Republican Gov. Ron DeSantis, a potential 2024 presidential contender up for reelection next year, said he would sign Florida's bill.

“We were proud of the election we ran, but obviously we want to stay ahead of the curve,” DeSantis said Friday. “I don’t know when they’re gonna send it to me but obviously it’s something I approve of and will sign it.”

Republicans described their proposal as “guardrails” against fraud, restricting when ballot drop boxes can be used and who can collect ballots — and how many. To protect against so called “ballot harvesting,” an electoral Good Samaritan can only collect and return the ballots of immediate family and no more than two from unrelated people.
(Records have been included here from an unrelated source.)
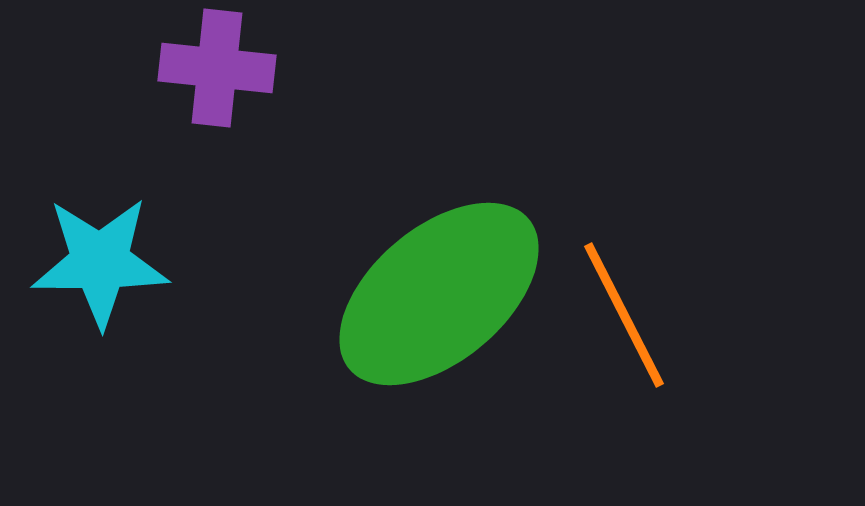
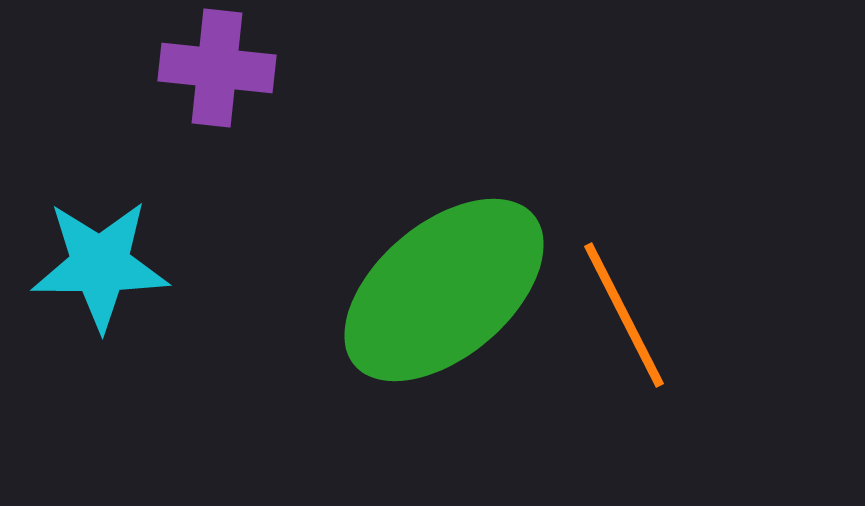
cyan star: moved 3 px down
green ellipse: moved 5 px right, 4 px up
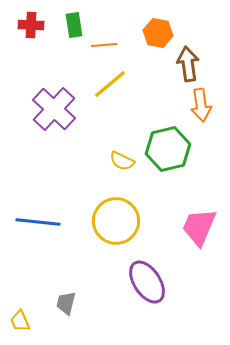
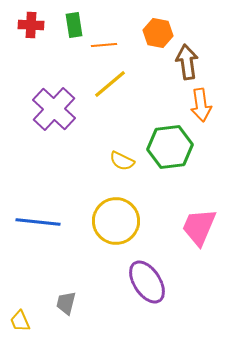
brown arrow: moved 1 px left, 2 px up
green hexagon: moved 2 px right, 2 px up; rotated 6 degrees clockwise
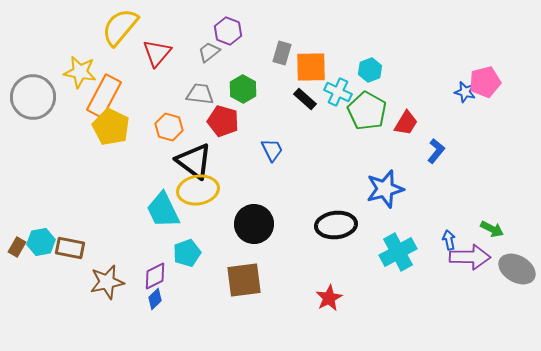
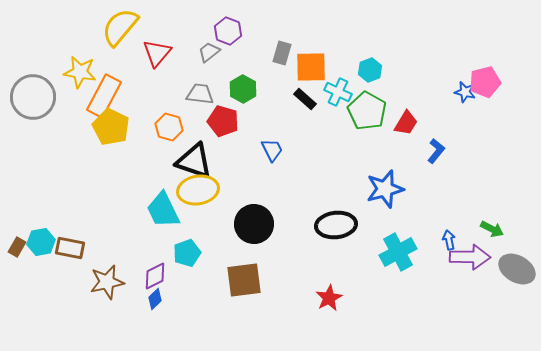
black triangle at (194, 161): rotated 18 degrees counterclockwise
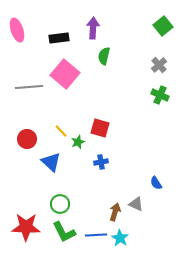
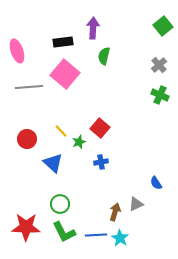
pink ellipse: moved 21 px down
black rectangle: moved 4 px right, 4 px down
red square: rotated 24 degrees clockwise
green star: moved 1 px right
blue triangle: moved 2 px right, 1 px down
gray triangle: rotated 49 degrees counterclockwise
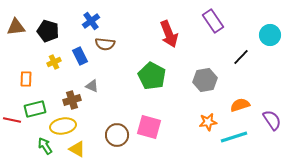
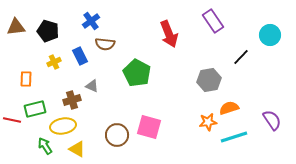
green pentagon: moved 15 px left, 3 px up
gray hexagon: moved 4 px right
orange semicircle: moved 11 px left, 3 px down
It would add another layer of security by requiring identification, possibly a partial Social Security Number, to the usually routine process of changing voter registration information.

Republicans point to an incident last fall when a Florida man was arrested on accusations of changing the governor's voter registration record without authorization.

And under the new rules, drop boxes would only be available when elections offices and early voting sites are open - with mandatory supervision.

“We've looked across the nation and we’ve seen things where ballot boxes can be tampered with,” said GOP state Sen. Travis Hutson, who helped carry the bill forward. Elections officials in Florida noted, however, that they knew of no widespread problems with drop boxes in their state.

Florida’s push to get more voters to cast ballots early or by mail meant lines on Election Day were shorter than usual. And even among a widely split electorate where emotions ran high, there were no reports of significant problems at its early or Election Day polling sites.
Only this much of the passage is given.